## What this task involves:
The answer must consist of every line below that holds the word "using".

+++ Provided entries

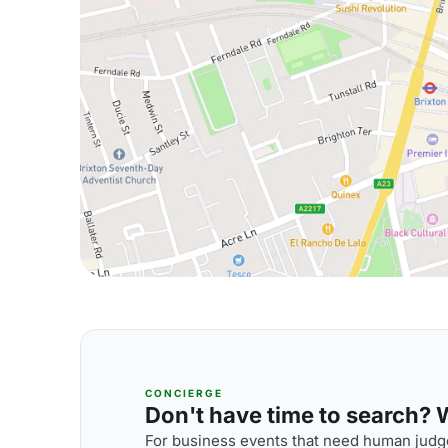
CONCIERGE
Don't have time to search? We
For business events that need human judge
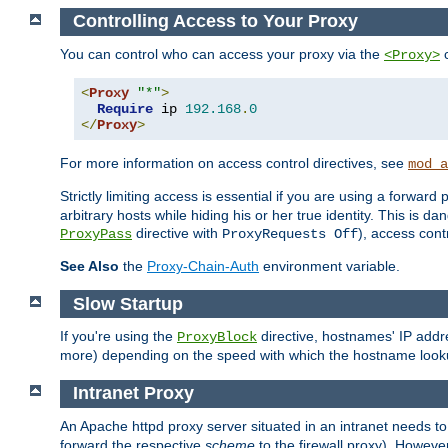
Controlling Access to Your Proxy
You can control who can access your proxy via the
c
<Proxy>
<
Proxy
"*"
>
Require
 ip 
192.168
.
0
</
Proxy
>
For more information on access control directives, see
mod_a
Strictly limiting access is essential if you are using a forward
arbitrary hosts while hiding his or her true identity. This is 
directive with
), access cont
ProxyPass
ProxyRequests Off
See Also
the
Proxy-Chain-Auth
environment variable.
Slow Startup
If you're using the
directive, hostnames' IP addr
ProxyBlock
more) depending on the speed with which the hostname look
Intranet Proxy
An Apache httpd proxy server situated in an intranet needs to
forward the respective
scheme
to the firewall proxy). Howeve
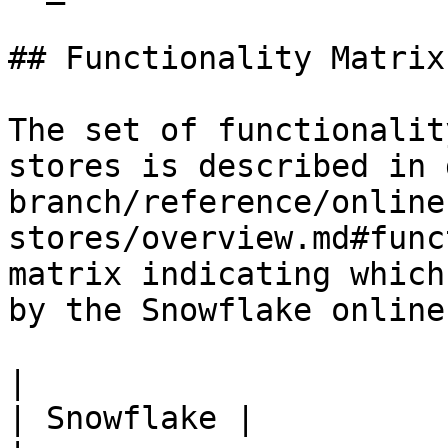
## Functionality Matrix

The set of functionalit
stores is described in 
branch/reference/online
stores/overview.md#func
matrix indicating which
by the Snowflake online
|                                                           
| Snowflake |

++++++
+++ Provided entries

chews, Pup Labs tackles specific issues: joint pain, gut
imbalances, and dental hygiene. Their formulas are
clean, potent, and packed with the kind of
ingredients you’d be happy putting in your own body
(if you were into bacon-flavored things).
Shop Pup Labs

++++++
+++ Provided entries

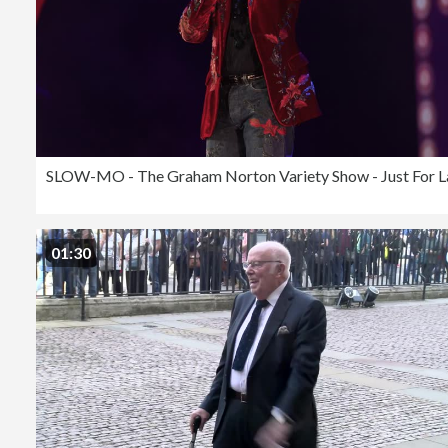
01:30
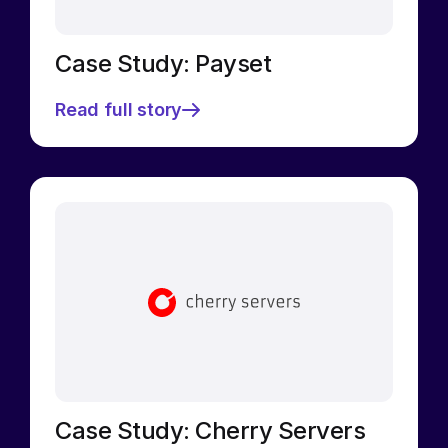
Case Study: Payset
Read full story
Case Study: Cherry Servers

++++++

## Exercise result:
Strictly limiting access is essential if you are using a forward
If you're using the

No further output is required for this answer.